> **TASK**: Write out every line exactly, from the start of the records below to the line with "insulta o envía", and stop there. Don't write out the pictures.

[Extracted page text data]
============================================================

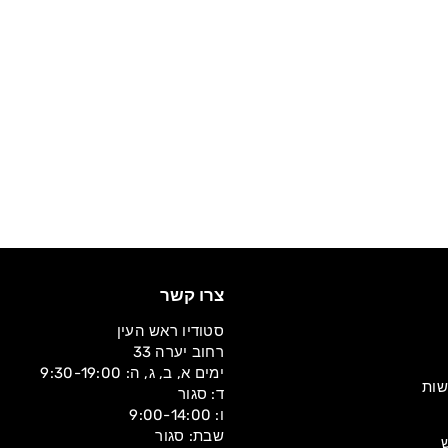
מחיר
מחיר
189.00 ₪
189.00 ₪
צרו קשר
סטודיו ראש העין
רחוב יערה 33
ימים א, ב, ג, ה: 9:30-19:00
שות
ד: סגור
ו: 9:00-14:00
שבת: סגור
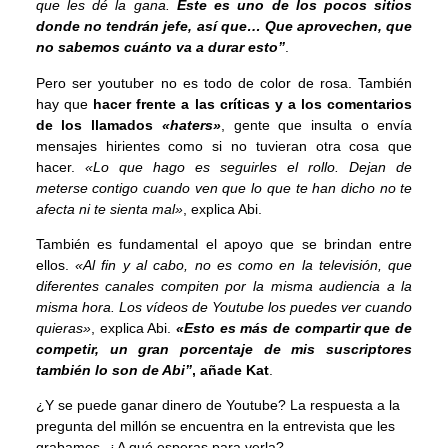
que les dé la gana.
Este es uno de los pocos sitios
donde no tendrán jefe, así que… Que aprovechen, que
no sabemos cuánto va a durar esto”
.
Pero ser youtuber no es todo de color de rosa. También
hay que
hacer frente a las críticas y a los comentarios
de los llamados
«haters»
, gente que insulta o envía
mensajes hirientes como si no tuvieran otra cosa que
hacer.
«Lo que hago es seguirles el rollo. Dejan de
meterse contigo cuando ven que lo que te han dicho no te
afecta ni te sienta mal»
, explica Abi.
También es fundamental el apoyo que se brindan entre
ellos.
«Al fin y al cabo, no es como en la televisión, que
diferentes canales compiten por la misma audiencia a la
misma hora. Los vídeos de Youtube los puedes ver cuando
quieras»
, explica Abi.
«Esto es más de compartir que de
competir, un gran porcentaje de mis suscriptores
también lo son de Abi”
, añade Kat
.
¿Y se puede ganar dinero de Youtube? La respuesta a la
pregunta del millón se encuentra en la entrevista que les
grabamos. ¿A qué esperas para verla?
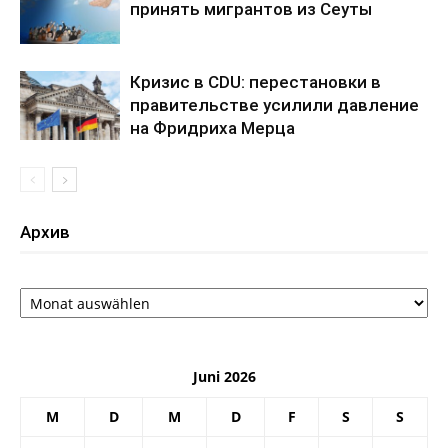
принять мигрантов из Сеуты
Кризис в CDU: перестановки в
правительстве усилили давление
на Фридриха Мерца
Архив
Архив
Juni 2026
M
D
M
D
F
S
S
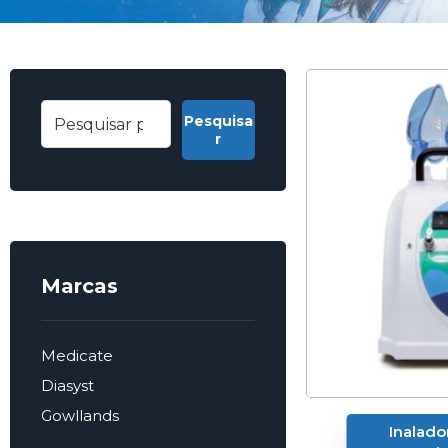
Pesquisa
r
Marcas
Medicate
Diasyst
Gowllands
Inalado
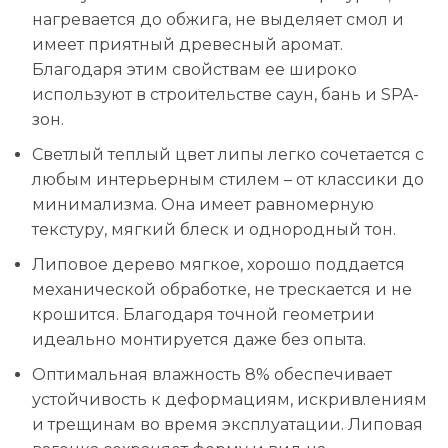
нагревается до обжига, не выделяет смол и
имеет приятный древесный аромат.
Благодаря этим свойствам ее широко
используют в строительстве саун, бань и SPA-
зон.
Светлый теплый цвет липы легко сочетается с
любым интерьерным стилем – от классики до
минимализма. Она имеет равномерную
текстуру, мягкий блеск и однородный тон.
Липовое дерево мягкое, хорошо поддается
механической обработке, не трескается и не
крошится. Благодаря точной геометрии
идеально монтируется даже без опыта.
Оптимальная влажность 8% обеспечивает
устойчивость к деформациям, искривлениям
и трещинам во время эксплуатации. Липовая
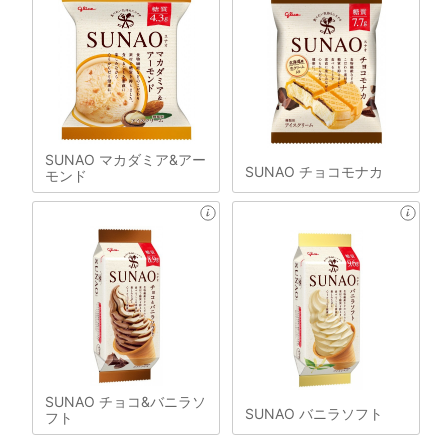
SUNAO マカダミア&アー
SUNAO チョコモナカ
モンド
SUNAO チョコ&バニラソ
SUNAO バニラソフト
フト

============================================================

> **RESPONSE TO THIS EXERCISE**:
מחיר
מחיר
189.00 ₪
189.00 ₪
צרו קשר
סטודיו ראש העין
רחוב יערה 33
ימים א, ב, ג, ה: 9:30-19:00
שות
ד: סגור
ו: 9:00-14:00
שבת: סגור
que les dé la gana.
Este es uno de los pocos sitios
donde no tendrán jefe, así que… Que aprovechen, que
no sabemos cuánto va a durar esto”
.
Pero ser youtuber no es todo de color de rosa. También
hay que
hacer frente a las críticas y a los comentarios
de los llamados
«haters»
, gente que insulta o envía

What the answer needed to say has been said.